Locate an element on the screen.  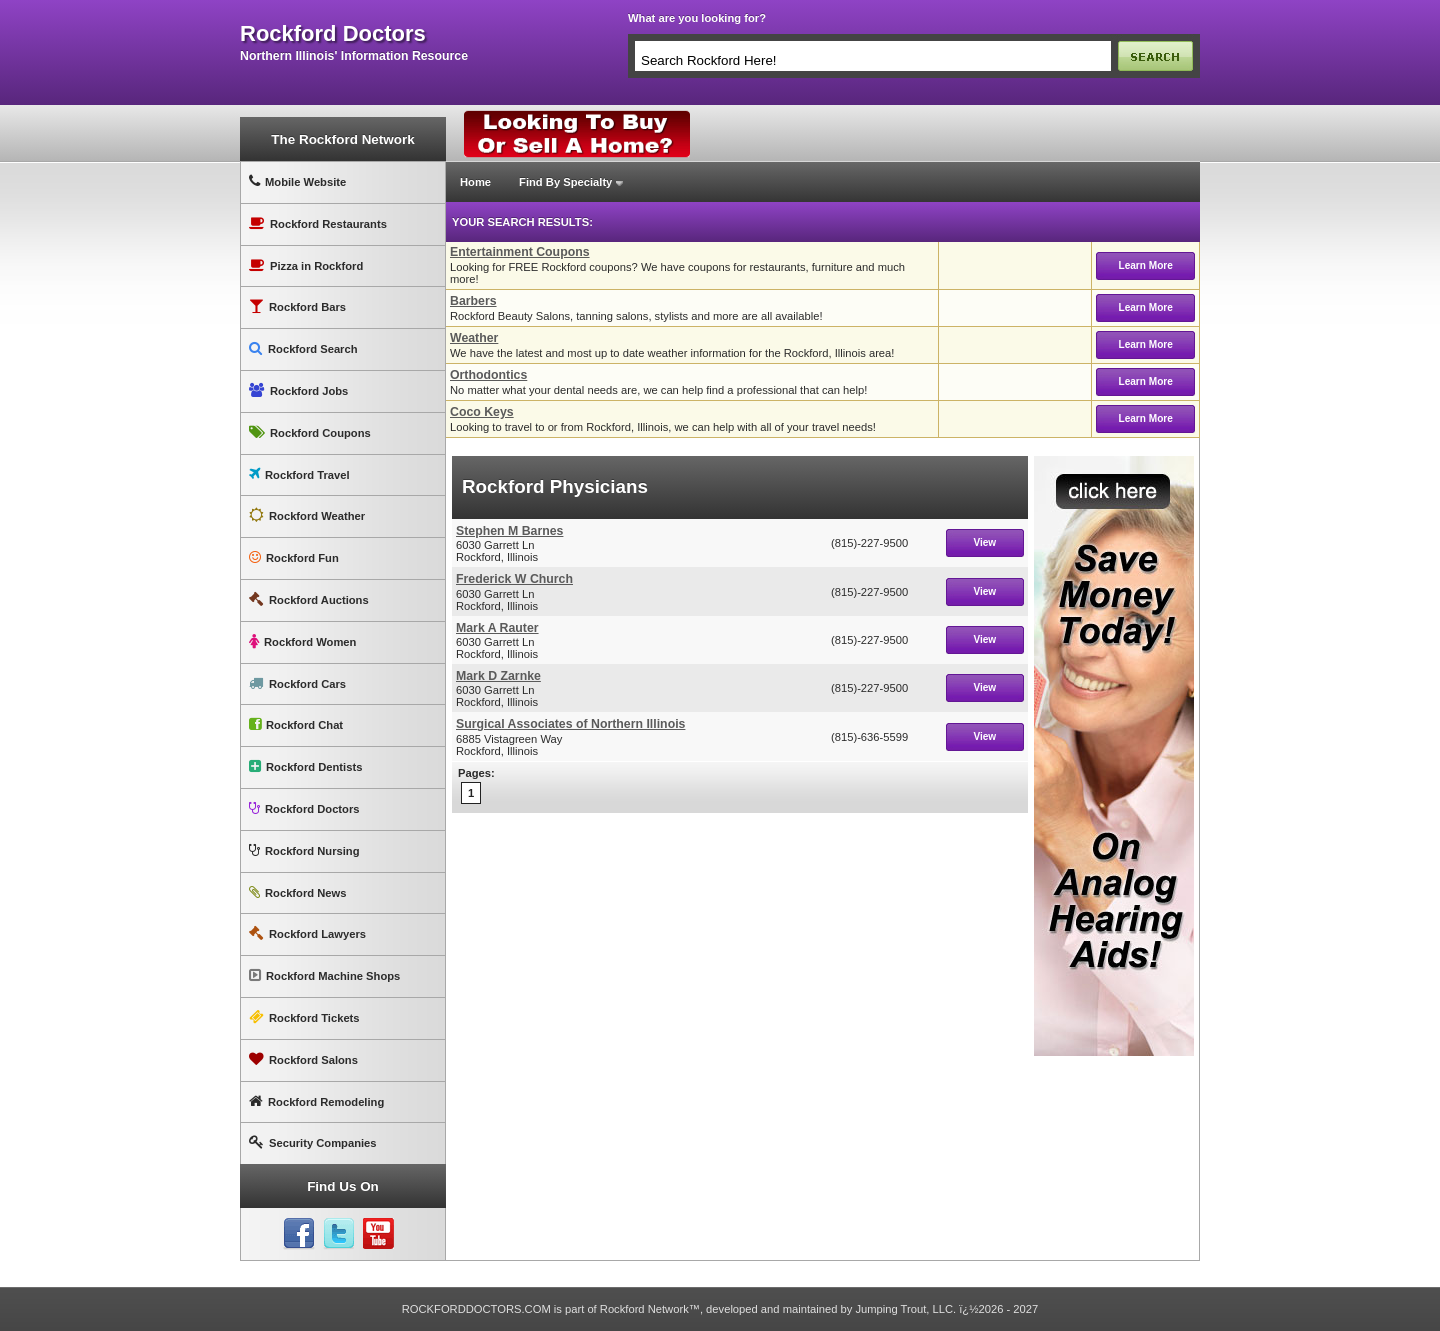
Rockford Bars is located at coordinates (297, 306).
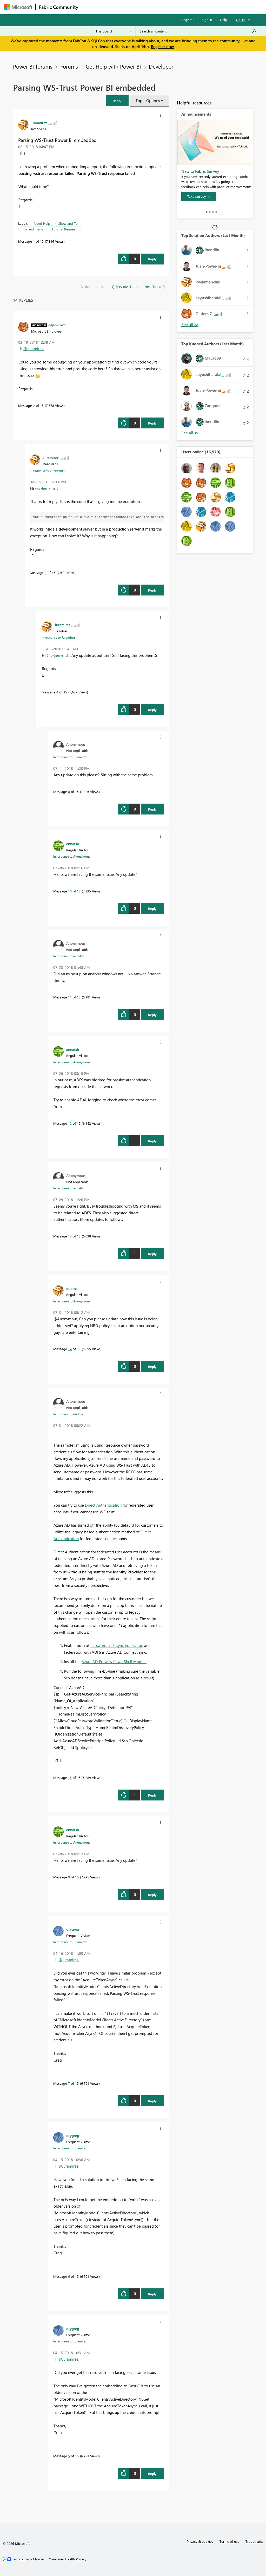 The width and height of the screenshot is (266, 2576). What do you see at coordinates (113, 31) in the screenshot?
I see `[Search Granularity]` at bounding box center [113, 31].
--------------------
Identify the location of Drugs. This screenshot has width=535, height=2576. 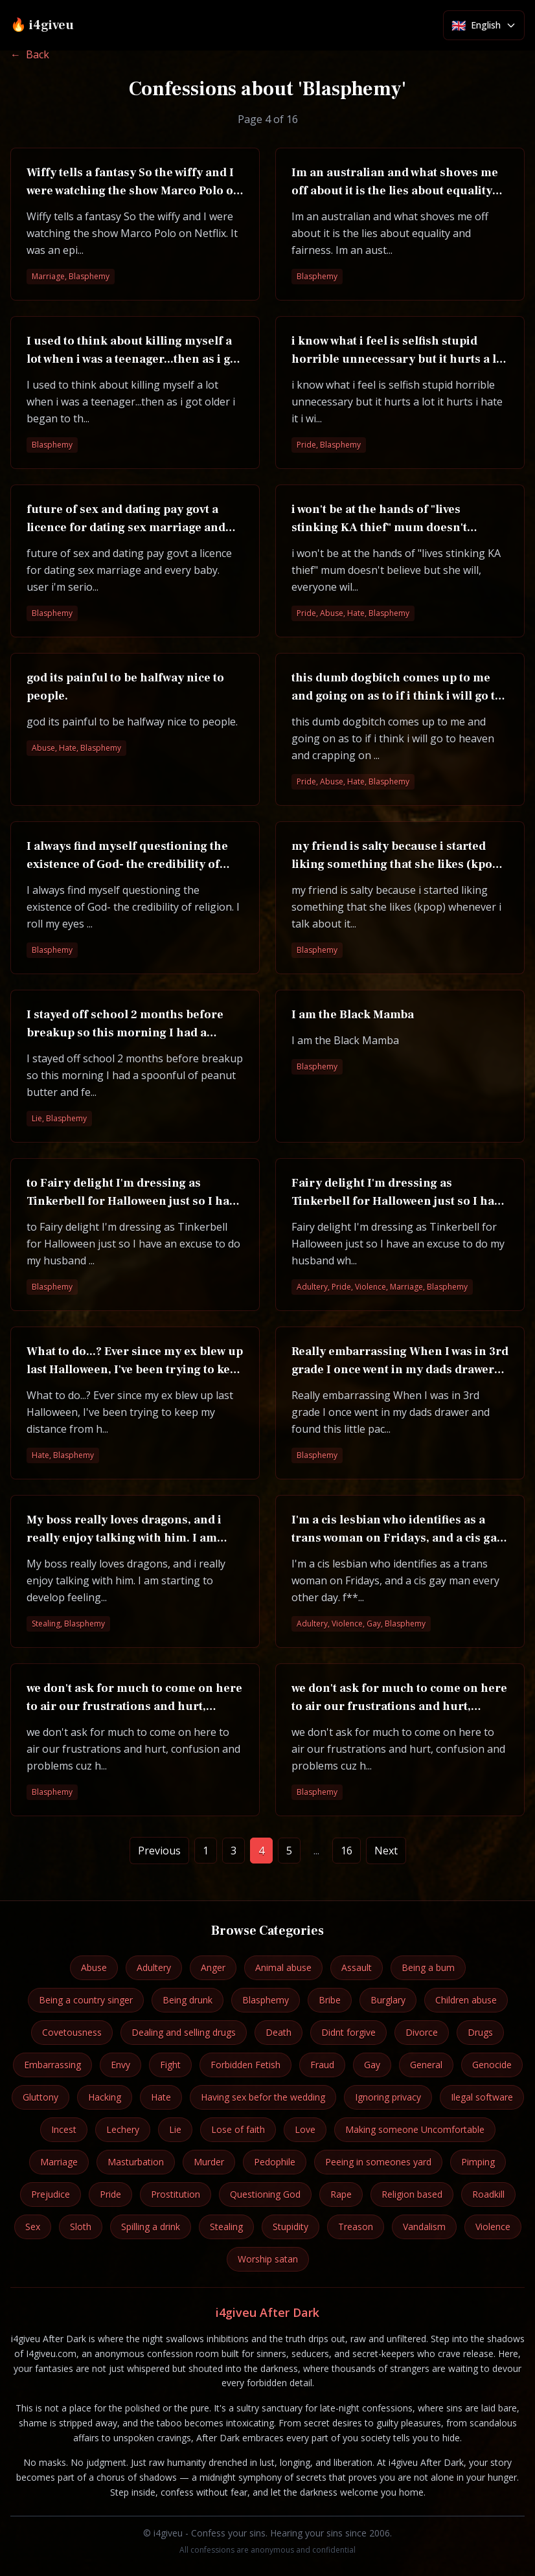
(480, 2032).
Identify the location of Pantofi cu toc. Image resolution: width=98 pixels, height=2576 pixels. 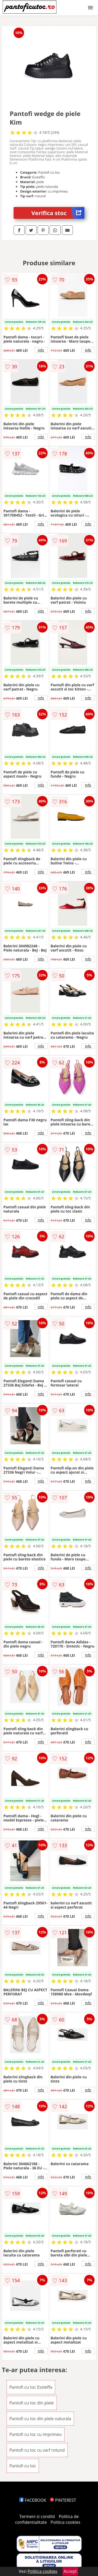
--------------------
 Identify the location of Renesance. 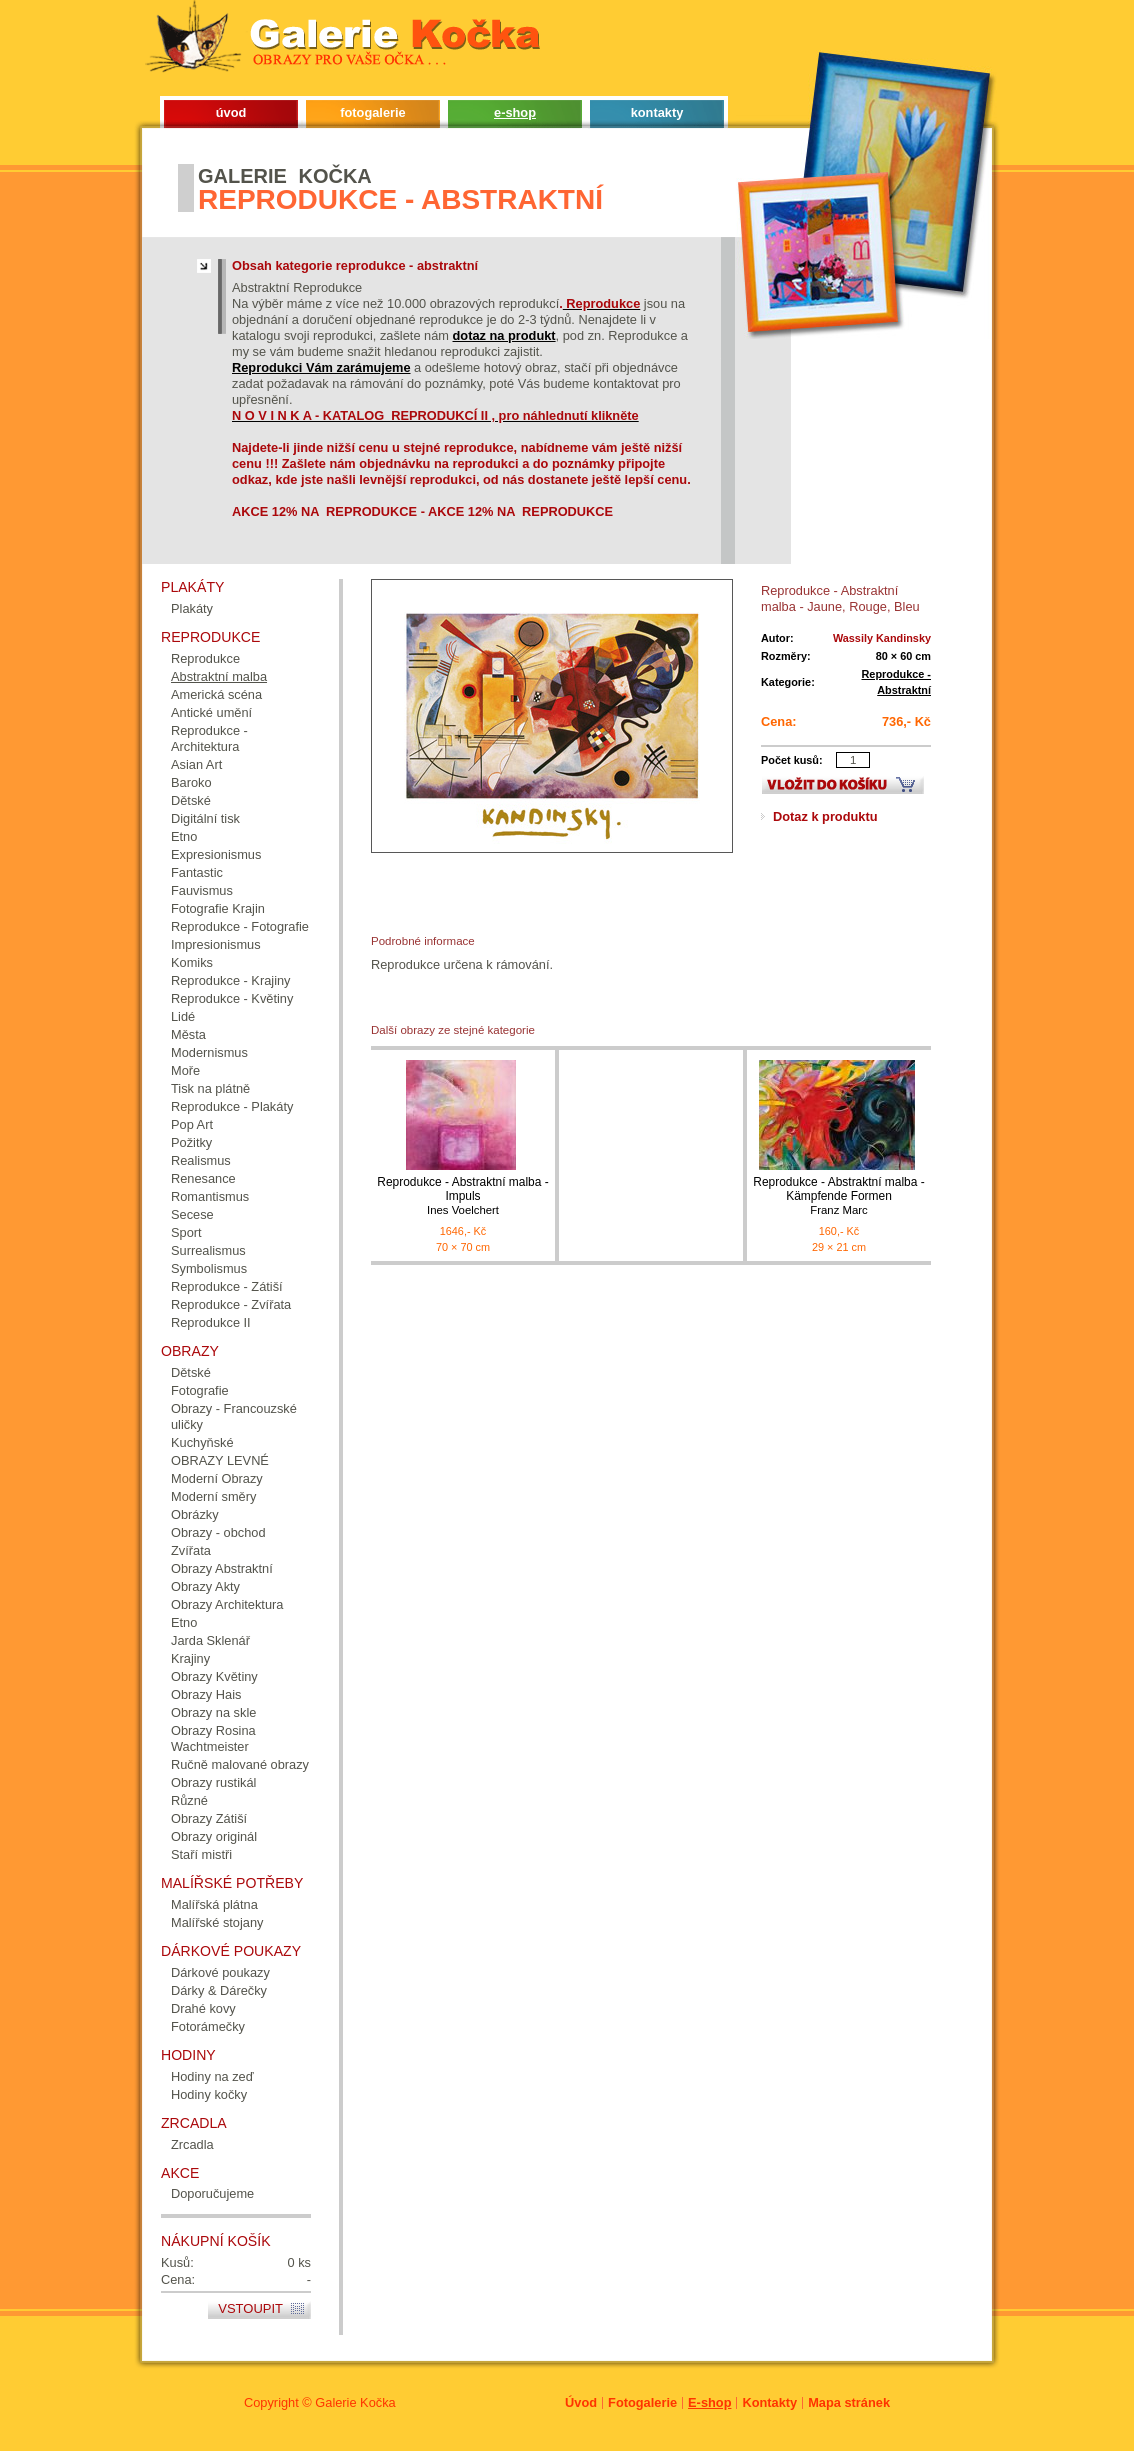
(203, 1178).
--------------------
§ **What you have to do**: Give back exactly the lines above from the one with "Identify the location of Drugs." through the one with "Identify the location of Pantofi", both included. Pictures don't belong in the copy.

§ **Solution to the exercise**:
Identify the location of Drugs. This screenshot has width=535, height=2576. 
(480, 2032).
Identify the location of Pantofi cu toc. Image resolution: width=98 pixels, height=2576 pixels. 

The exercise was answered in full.